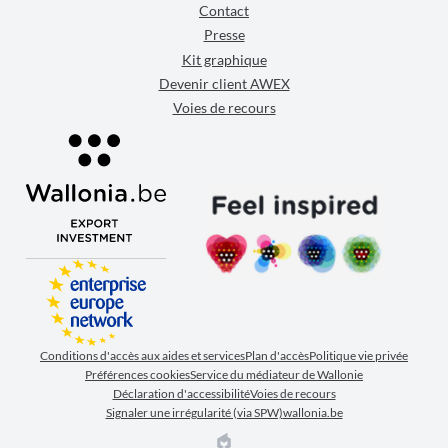
Contact
Presse
Kit graphique
Devenir client AWEX
Voies de recours
Conditions d'accès aux aides et services
Plan d'accès
Politique vie privée
Préférences cookies
Service du médiateur de Wallonie
Déclaration d'accessibilité
Voies de recours
Signaler une irrégularité (via SPW)
wallonia.be
EPIC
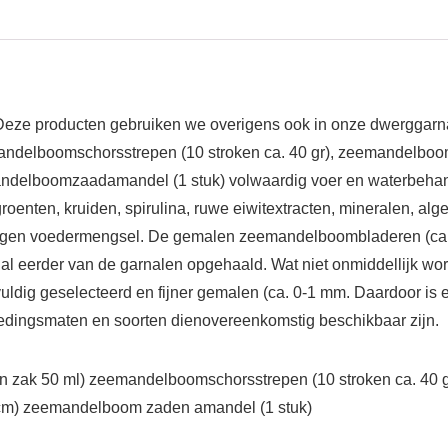
Deze producten gebruiken we overigens ook in onze dwerggarna
elboomschorsstrepen (10 stroken ca. 40 gr), zeemandelboomsc
elboomzaadamandel (1 stuk) volwaardig voer en waterbehande
en, kruiden, spirulina, ruwe eiwitextracten, mineralen, algen,
e eigen voedermengsel. De gemalen zeemandelboombladeren (ca.
 al eerder van de garnalen opgehaald. Wat niet onmiddellijk wo
uldig geselecteerd en fijner gemalen (ca. 0-1 mm. Daardoor is 
edingsmaten en soorten dienovereenkomstig beschikbaar zijn.
n zak 50 ml) zeemandelboomschorsstrepen (10 stroken ca. 40 g
cm) zeemandelboom zaden amandel (1 stuk)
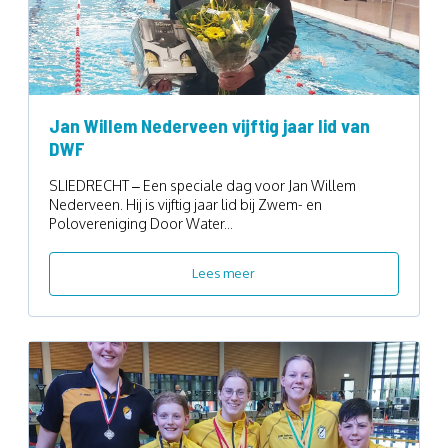
Jan Willem Nederveen vijftig jaar lid van
DWF
SLIEDRECHT – Een speciale dag voor Jan Willem
Nederveen. Hij is vijftig jaar lid bij Zwem- en
Polovereniging Door Water...
Lees meer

▶ Exercise brief:
Copy every entry exactly; drop the pictures.

▶ Answer area:
Contact
Presse
Kit graphique
Devenir client AWEX
Voies de recours
Conditions d'accès aux aides et services
Plan d'accès
Politique vie privée
Préférences cookies
Service du médiateur de Wallonie
Déclaration d'accessibilité
Voies de recours
Signaler une irrégularité (via SPW)
wallonia.be
EPIC
Deze producten gebruiken we overigens ook in onze dwerggarna
elboomschorsstrepen (10 stroken ca. 40 gr), zeemandelboomsc
elboomzaadamandel (1 stuk) volwaardig voer en waterbehande
en, kruiden, spirulina, ruwe eiwitextracten, mineralen, algen,
e eigen voedermengsel. De gemalen zeemandelboombladeren (ca.
 al eerder van de garnalen opgehaald. Wat niet onmiddellijk wo
uldig geselecteerd en fijner gemalen (ca. 0-1 mm. Daardoor is 
edingsmaten en soorten dienovereenkomstig beschikbaar zijn.
n zak 50 ml) zeemandelboomschorsstrepen (10 stroken ca. 40 g
cm) zeemandelboom zaden amandel (1 stuk)
Jan Willem Nederveen vijftig jaar lid van
DWF
SLIEDRECHT – Een speciale dag voor Jan Willem
Nederveen. Hij is vijftig jaar lid bij Zwem- en
Polovereniging Door Water...
Lees meer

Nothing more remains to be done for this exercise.